The tense strain of the moment was ended, as he bent forward. His heart was in the kiss he left on her hair. He turned and walked quickly away without looking back.

In the darkness of her room, a young figure lay stricken with grief across her bed, mourning the vision of her ideals that seemed gone without fulfillment. In the morning when she heard the happy sound of laughing voices the hopelessness of her bereavement came over her afresh. She was alone in her sorrow and memories. She was so weak that her body felt bruised, and her arms lay like a dead weight at her side.

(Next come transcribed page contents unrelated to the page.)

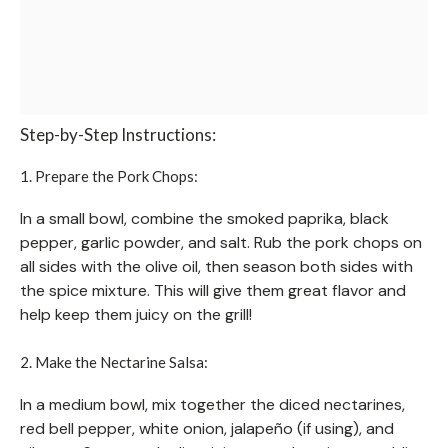
Step-by-Step Instructions:
1. Prepare the Pork Chops:
In a small bowl, combine the smoked paprika, black
pepper, garlic powder, and salt. Rub the pork chops on
all sides with the olive oil, then season both sides with
the spice mixture. This will give them great flavor and
help keep them juicy on the grill!
2. Make the Nectarine Salsa:
In a medium bowl, mix together the diced nectarines,
red bell pepper, white onion, jalapeño (if using), and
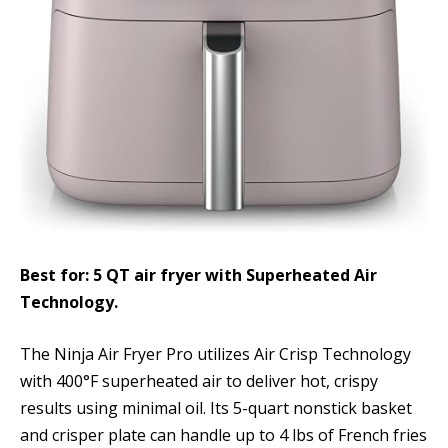
Best for: 5 QT air fryer with Superheated Air
Technology.
The Ninja Air Fryer Pro utilizes Air Crisp Technology
with 400°F superheated air to deliver hot, crispy
results using minimal oil. Its 5-quart nonstick basket
and crisper plate can handle up to 4 lbs of French fries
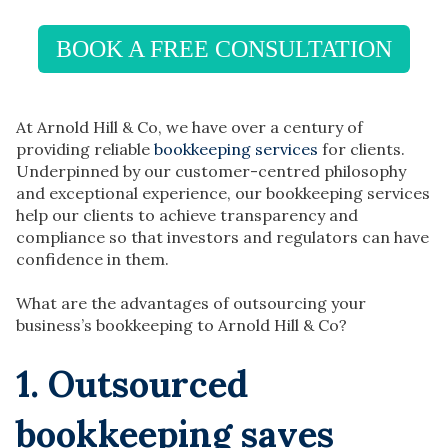
BOOK A FREE CONSULTATION
At Arnold Hill & Co, we have over a century of
providing reliable
bookkeeping services
for clients.
Underpinned by our customer-centred philosophy
and exceptional experience, our bookkeeping services
help our clients to achieve transparency and
compliance so that investors and regulators can have
confidence in them.
What are the advantages of outsourcing your
business’s bookkeeping to Arnold Hill & Co?
1. Outsourced
bookkeeping saves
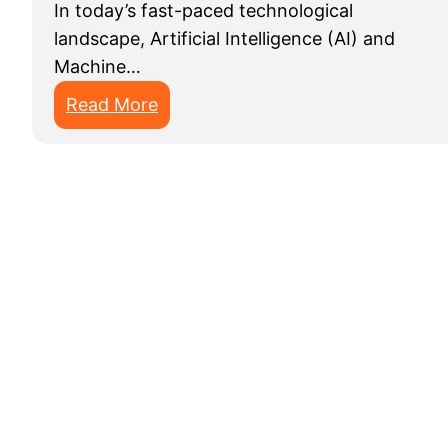
In today’s fast-paced technological
landscape, Artificial Intelligence (AI) and
Machine…
:
Read More
T
o
p
1
0
D
a
t
a
A
n
n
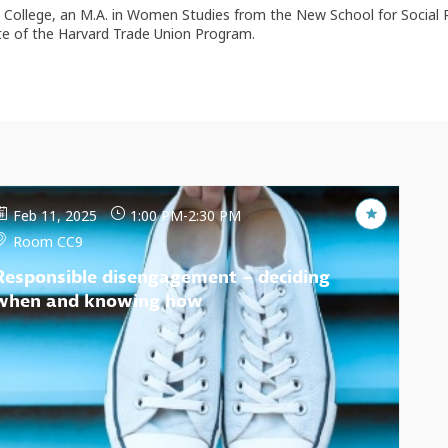
d College, an M.A. in Women Studies from the New School for Social 
ate of the Harvard Trade Union Program.
Feb 11, 2025
1:00 PM
-
2:30 PM
Room CC9
Responsible disengagement – deciding
when and knowing how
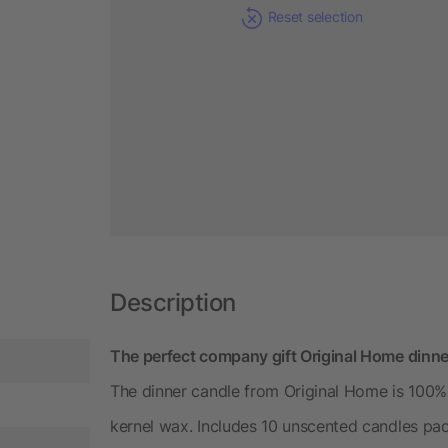
Reset selection
Description
The perfect company gift Original Home dinn
The dinner candle from Original Home is 100%
kernel wax. Includes 10 unscented candles pac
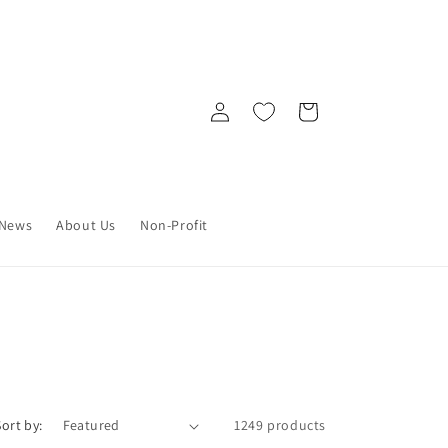
Log
Cart
in
News
About Us
Non-Profit
Sort by:
1249 products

Was her courage broken? She prayed a passionate prayer for the poor, heartless women who had kept faith with virtue, and had not been rewarded—who had scattered their broken ideals along the road that they went, that all who followed must bleed and suffer. She reached out for her violin; for a while she lay still with it in her arms. It was not sufficient. She needed some human thing forcompanionship. Her soul hated its bodily enthrallment—she would fly out of it—she must. With a supreme effort she raised herself, and faced the mirror. Her wide, dim eyes looked out at her in pity. Then from her window she saw a steamer going out. It was time for the Majestic that was to take Glenn Andrews out of New York—out of her life. The two loves of her life—they must die together. Suddenly grasping the neck of her violin, she struck it against the side of the bed and shattered the exquisite thing. She fell back prostrate, and there for weeks she lay between this life and the eternal.